Segundo a AFP, ao apresentar o informe, o alto comissário da ONU para os refugiados, o português António Guterres, disse que “a atenção está voltada para a crise global de refugiados, mas há uma difícil crise de deslocados aqui, no continente americano, que não pode mais ser ignorada”.
Segundo ele, entre 2008 e 2014, a Acnur registrou que a chegada de refugiados aos EUA vindo desses países quintuplicou e, no México, os pedidos multiplicaram por 13.
Conforme Guterres, o informe inclui “histórias horrorosas” contadas por mulheres e que constituem uma “ilustração chocante” da extensão e complexidade da crise, protagonizada por grandes quadrilhas conectadas e bem armadas que superou a capacidade de resposta dos governos.

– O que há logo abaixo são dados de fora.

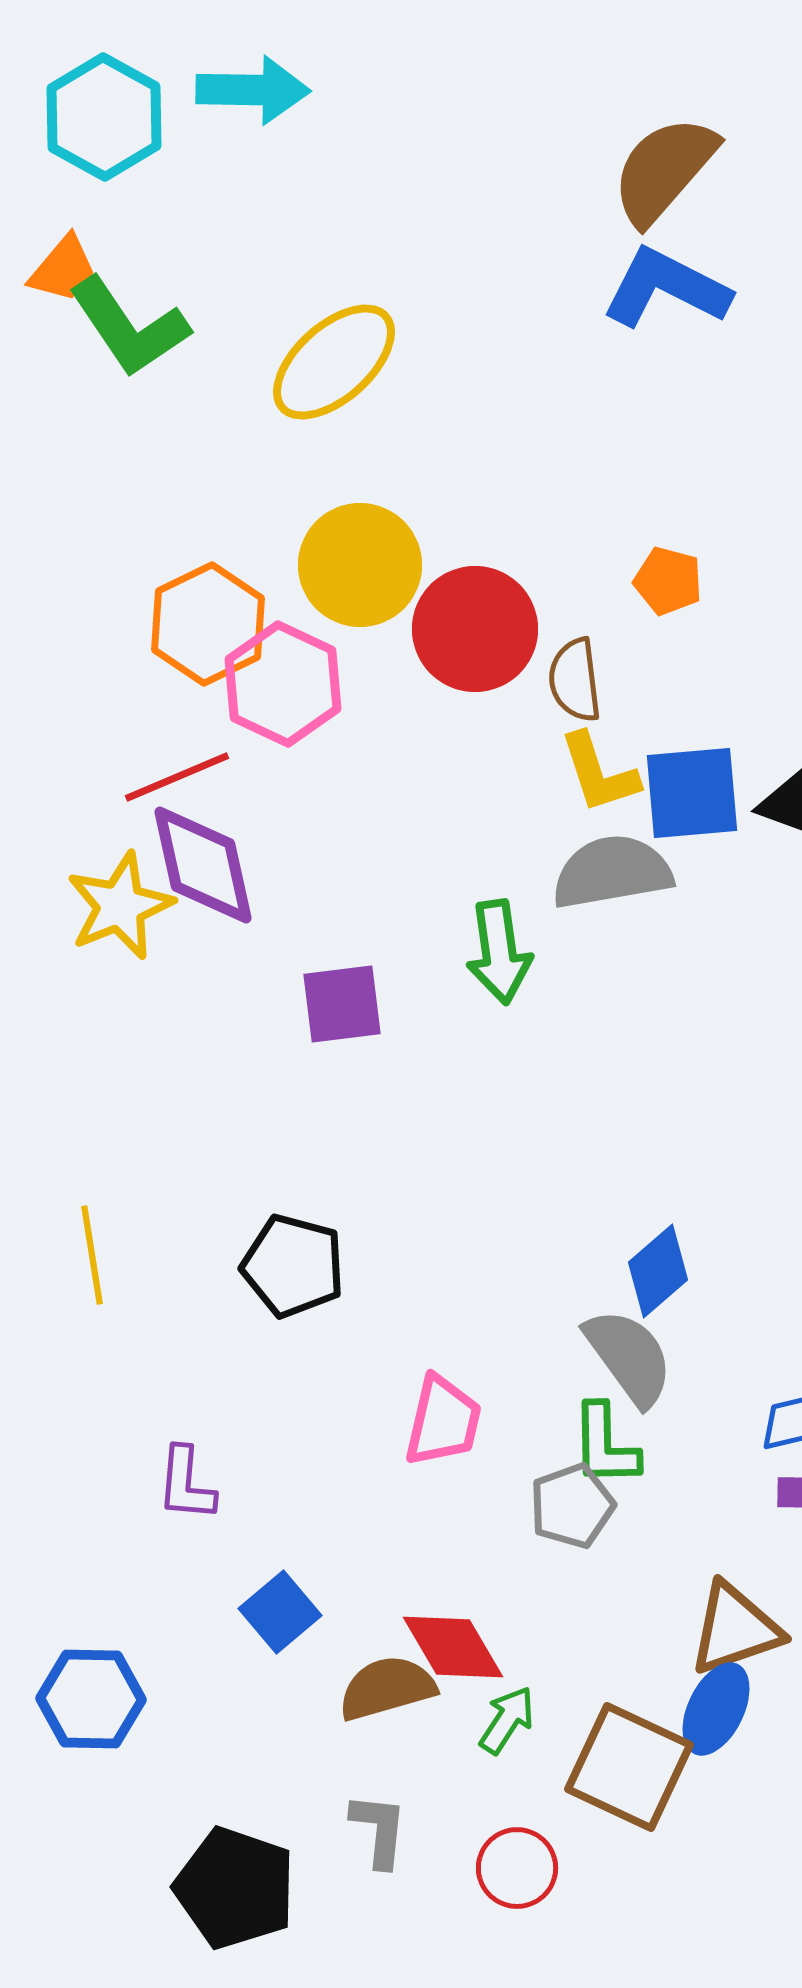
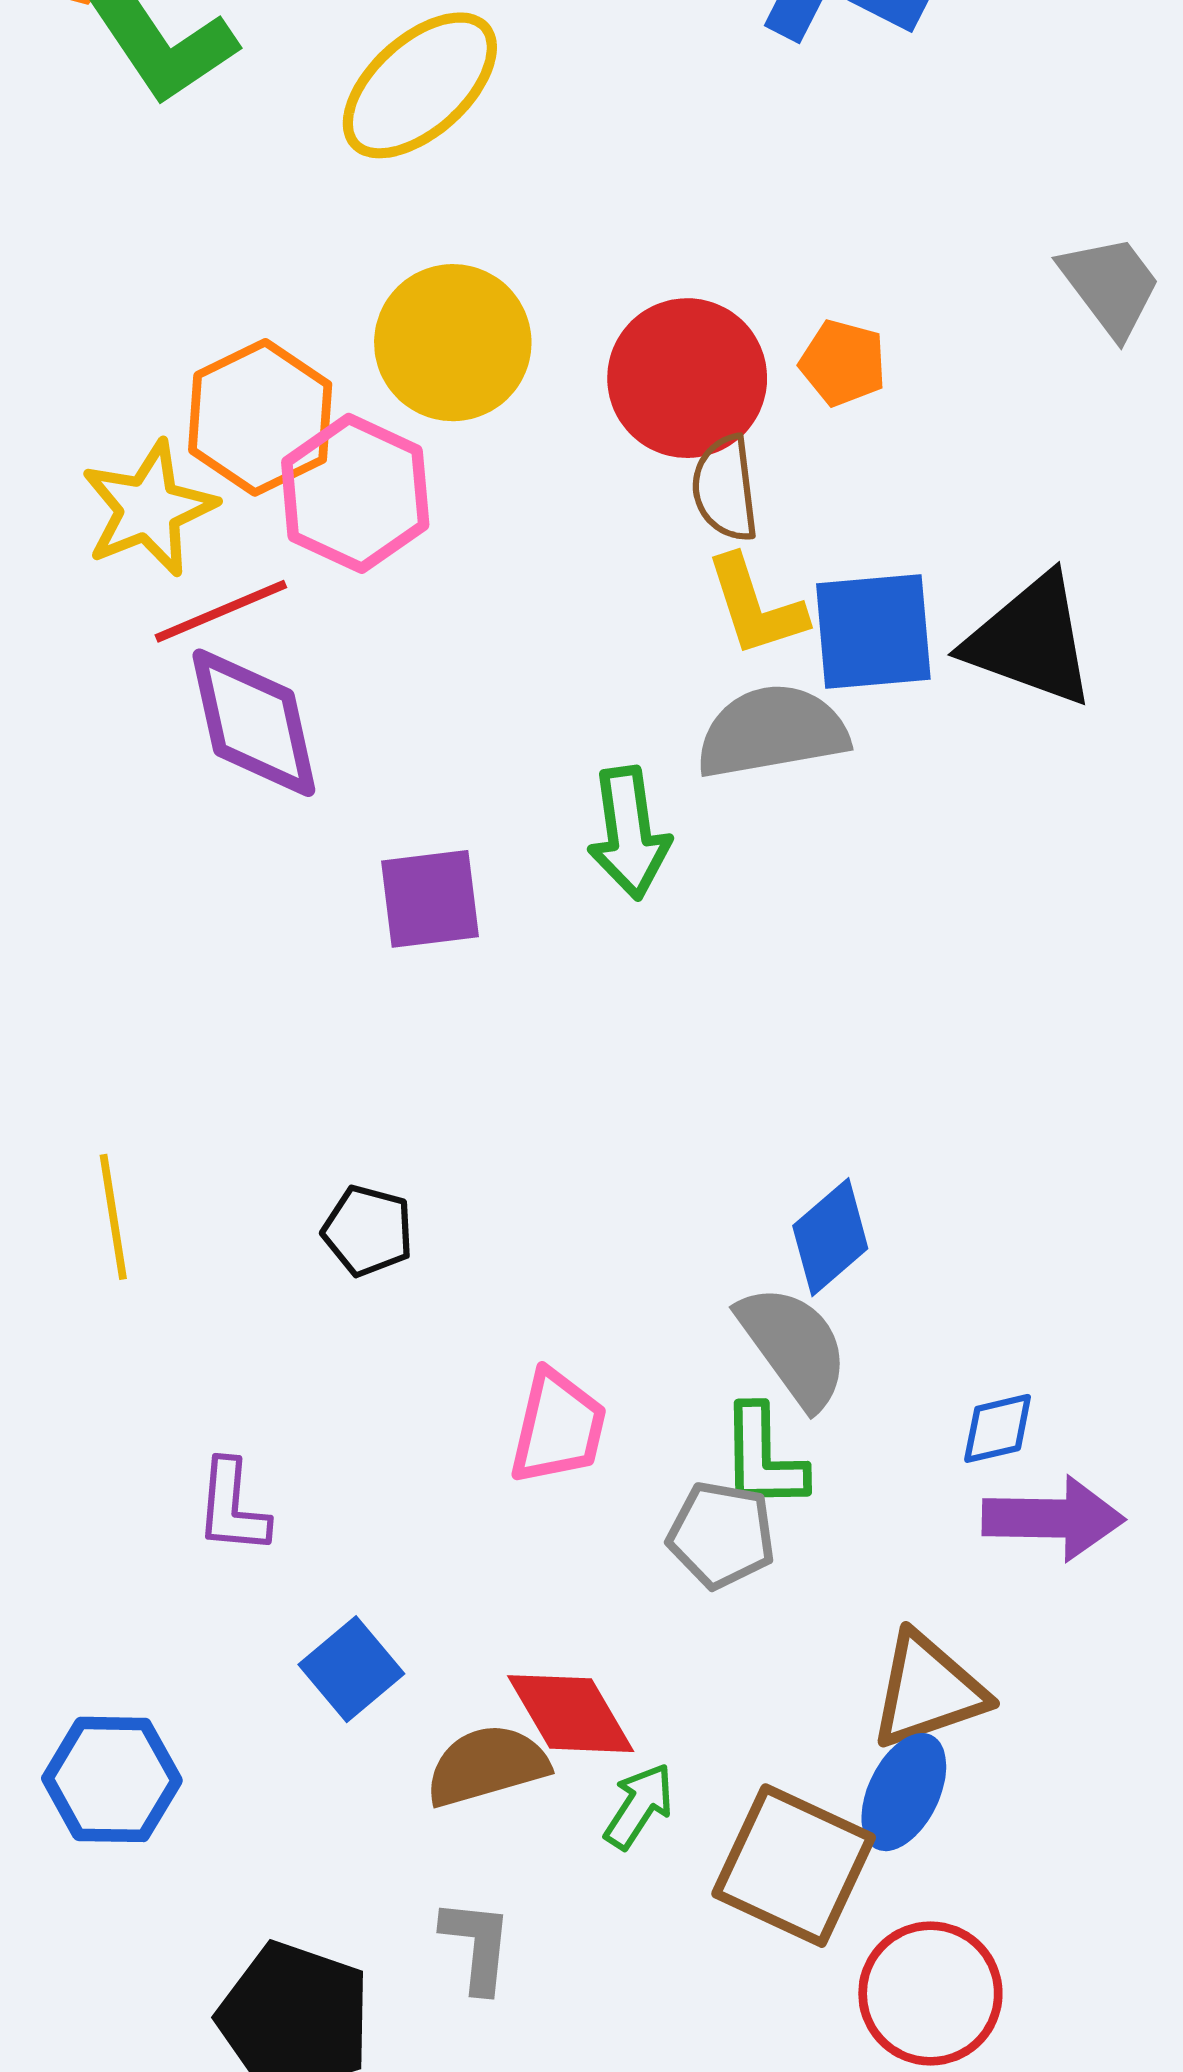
red circle: (475, 629) -> (687, 378), moved
yellow star: (120, 906) -> (149, 509), moved
black pentagon: (293, 1266) -> (368, 1231), size x0.7
gray pentagon: (572, 1506) -> (721, 1535), turned 30
red circle: (517, 1868) -> (930, 1994), moved, size x1.4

Economias cresceram, mas violência persiste
Coordenador do curso de Relações Internacionais da Unijorge, o professor Matheus Souza vê um paradoxo entre os avanços econômicos observados na América Latina, incluindo o Brasil, e o fato de a região ter os cinco países com maior taxa de homicídio do mundo.
“Apesar dos avanços econômicos que podem ser observados na região, paradoxalmente, não tem significado uma redução drástica dos níveis de violência, boa parte associados ao tráfico de drogas”, apontou.
Souza lembra que, tanto na Bahia, quanto nos países da América Central e Venezuela, o combate ao narcotráfico tem sido ineficiente e o quadro pode ser muito mais alarmante do que os números indicam.
“Muitas vítimas não se sentem seguras em denunciar. É um quadro desastroso. Apesar dos mecanismos, das delegacias especializadas, muitas vezes, os tentáculos do crime são grandes e se incorporam ao sistema”, disse.